Sat Jan 2 16:15:23 CET 2010

> 191, 5767, 7081, 8249
>
> Actually, several sequences here, and/or corrections tol old seqs?
>
> arXiv:0912.5091 [ps, pdf, other]
>    Title: Hadamard matrices of small order and Yang conjecture
>    Authors: Dragomir Z. Djokovic
>    Comments: 6 pages, 1 table
>    Subjects: Combinatorics (math.CO)
>
>    We show that 138 odd values of n less than 10000 for which one
> knows how to construct a Hadamard matrix of order 4n have been
> overlooked in the recent handbook of combinatorial designs. There are
> four additional odd n, namely 191, 5767, 7081 and 8249, in that range
> for which we can construct a Hadamard matrix of order 4n.

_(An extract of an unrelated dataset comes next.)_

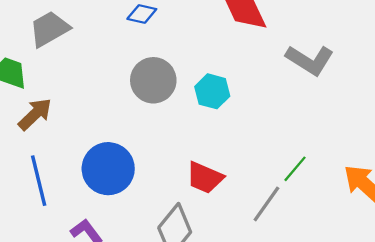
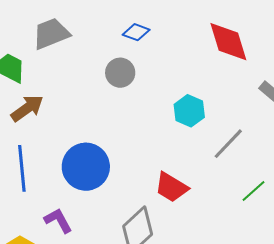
gray circle: (153, 80) -> (120, 73), moved, size x0.7
gray line: (266, 204) -> (228, 144), moved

Our
> exhaustive computer searches show that the near-normal sequences NN(n)
> exist for n=36,38,40. Thus the Yang conjecture on the existence of
> NN(n) for all even n has been verified for n <= 40 but it still
> remains open.
>
> Dec 27, 2009

I gather from the Djokovic preprint that five additional terms are now 
known for A158763 (number of equivalence classes of near-normal 
sequences).

1, 2, 2, 3, 8, 14, 11, 24, 20, 18, 32, 12, 3, 20, 9, 8, 5, 1, 1, 1.

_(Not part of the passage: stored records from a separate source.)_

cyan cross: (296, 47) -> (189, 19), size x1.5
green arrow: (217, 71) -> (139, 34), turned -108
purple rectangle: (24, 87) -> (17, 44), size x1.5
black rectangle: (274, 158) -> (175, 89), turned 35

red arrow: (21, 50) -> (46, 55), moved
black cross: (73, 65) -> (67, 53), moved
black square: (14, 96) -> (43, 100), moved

That the numbers of equivalence classes in NN(32) and NN(34) are 8 and 
5 is stated in the author's earlier paper "A new Yang number and 
consequences", to appear in Designs, Codes and Cryptography.  (No 
volume or page numbers yet, but available at the journal's web site.)  
The new preprint states that there is a unique equivalence class for 
each of NN(36), NN(38), and NN(40).

It seems unlikely that any new sequences are defined in the preprint, 
which mostly consists of filling in gaps high up in the table of orders 
for which Hadamard matrices are known to exist.  (The lowest gap is 
still at 167.)  A number of different techniques, using existing 
results, are used to fill these gaps.  In particular

> 191, 5767, 7081, 8249

doesn't seem to form part of any interesting sequence.  The first 
number, 191, has a different origin from the last three numbers, which 
all derive from the new result for NN(36).